Atopic dermatitis (AD) is an intensely pruritic, chronic skin disease that can affect all age groups, but usually arises within the first 5 years of life. AD can be classified into three stages: infantile, childhood, and adulthood. The infantile form tends to be highly inflammatory and favors the face and the extensor surfaces. The adulthood form tends to show low-grade inflammation and marked lichenification and favors the flexural surfaces. The childhood form can show features of both the infantile and the adulthood form, but with time will progress to favor the adulthood form.

AD is a common condition with an estimated prevalence of 10% to 20% in American schoolchildren. Increased frequencies of AD are seen in individuals with parental history of atopy; however, the environment also seems to play a role in the development of AD. Specifically, individuals within highly industrialized societies and advantaged socioeconomic classes are at an increased risk for developing AD. The pathogenesis of AD is highly multifactorial and not completely understood. It is generally agreed, however, that AD is related to immunologic abnormalities, compromised skin barrier function, blood vessel reactivity, and abnormalities in cutaneous nerves and neuropeptides. Notable immunologic abnormalities include activation of the T-helper 2 response, elevated serum immunoglobulin E levels, peripheral blood eosinophilia, and abnormally exuberant immune reactions to various antigens including allergens and microbial agents. Individuals with AD not only have exuberant reactions to microbial agents but also have increased susceptibility to microbial agents. It is estimated that over 90% of AD lesions are colonized with microbial agents, most commonly with Staphylococcus aureus (S. aureus). This increased susceptibility is attributed not only to the compromised skin barrier but also to the reduced expression of antimicrobial peptides seen in AD.

All forms of AD share the feature of intense pruritus and xerosis in a relapsing and remitting course. The pruritus is often worse in the evening and can be exacerbated by heat, sweating, and contact with wool clothing. It is the scratching and rubbing resulting from this pruritus, which typically initiates the formation of the classic AD skin lesions. Xerosis is seen in the majority of individuals with AD and generally involves the entire skin surface, not only areas affected by dermatitis.

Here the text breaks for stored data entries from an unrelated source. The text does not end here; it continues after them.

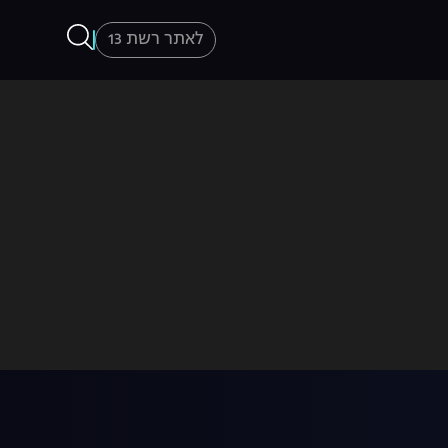
לאתר רשת 13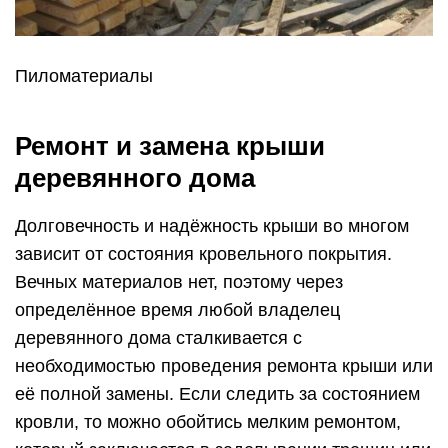
Пиломатериалы
Ремонт и замена крыши
деревянного дома
Долговечность и надёжность крыши во многом
зависит от состояния кровельного покрытия.
Вечных материалов нет, поэтому через
определённое время любой владелец
деревянного дома сталкивается с
необходимостью проведения ремонта крыши или
её полной замены. Если следить за состоянием
кровли, то можно обойтись мелким ремонтом,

The infantile form usually presents in the first 2 to 12 months of life and is characterized by intensely pruritic, brightly erythematous papules and plaques. These lesions often have overlying vesicles, oozing, serous crusting, and secondary excoriations and are distributed over the face (especially the cheeks), scalp, and extensor surfaces (Fig. 9-1). The diaper area is classically spared.

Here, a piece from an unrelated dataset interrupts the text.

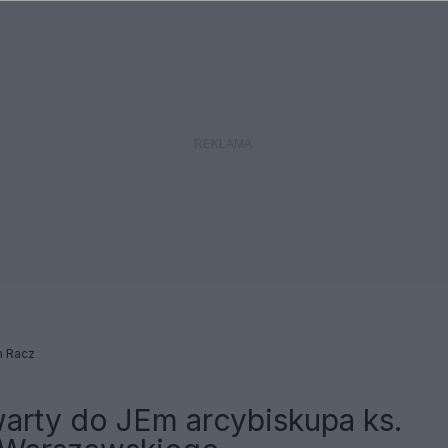
h Racz
warty do JEm arcybiskupa ks.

The childhood form defines AD in individuals between 2 and 12 years of age. The clinical features usually resemble the infantile form early on and over time evolve toward the adulthood form. The adulthood form is characterized by subacute to chronic lesions with increased scale and lichenification and decreased erythema, vesiculation, oozing, and crusting (Fig. 9-2). The lesions favor the flexural areas including the neck, antecubital fossa, and popliteal fossa, but can also commonly involve the hands and eyelids. Additional features commonly associated with AD are listed in Table 9-1.

The most common complication seen in the setting of AD is secondary infection. The most common agent causing secondary infection is S. aureus. It should be suspected when the AD lesions show prominent crusting and oozing. Treatment with antistaphylococcal antibiotics with good skin penetration is then indicated. Patients with AD are also predisposed to cutaneous viral infections, including warts, molluscum contagiosum, and herpes simplex virus (HSV). Infection of AD lesions with HSV presents with numerous monomorphic punched-out erosions or hemorrhagic crusts known as eczema herpeticum (Fig. 9-3).

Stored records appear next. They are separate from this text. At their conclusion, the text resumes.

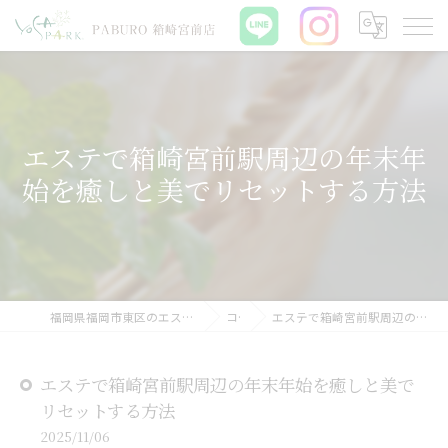
エステで箱崎宮前駅周辺の年末年
始を癒しと美でリセットする方法
福岡県福岡市東区のエステならYOSAPARK PABURO 箱崎宮前店
コラム
エステで箱崎宮前駅周辺の年末年始を癒しと美でリセットする方法
エステで箱崎宮前駅周辺の年末年始を癒しと美で
リセットする方法
2025/11/06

AD is a clinical diagnosis and typically no additional workup is needed. Features that support a diagnosis of AD include pruritus, involvement of flexural surfaces in children and adults, involvement of face and extensor
surfaces in infants, a personal or family history of asthma, seasonal allergies or AD, and a history of dry or sensitive skin. If the presentation is atypical, a skin biopsy can be performed; however, it is important to be aware that all forms of dermatitis, regardless of the cause, will show similar histologic features. Although questions regarding food allergens are often raised by patients or their
families, food allergens are rarely associated with AD and such allergy testing is generally not advantageous. If there is a concern for secondary infection, appropriate cultures should be obtained.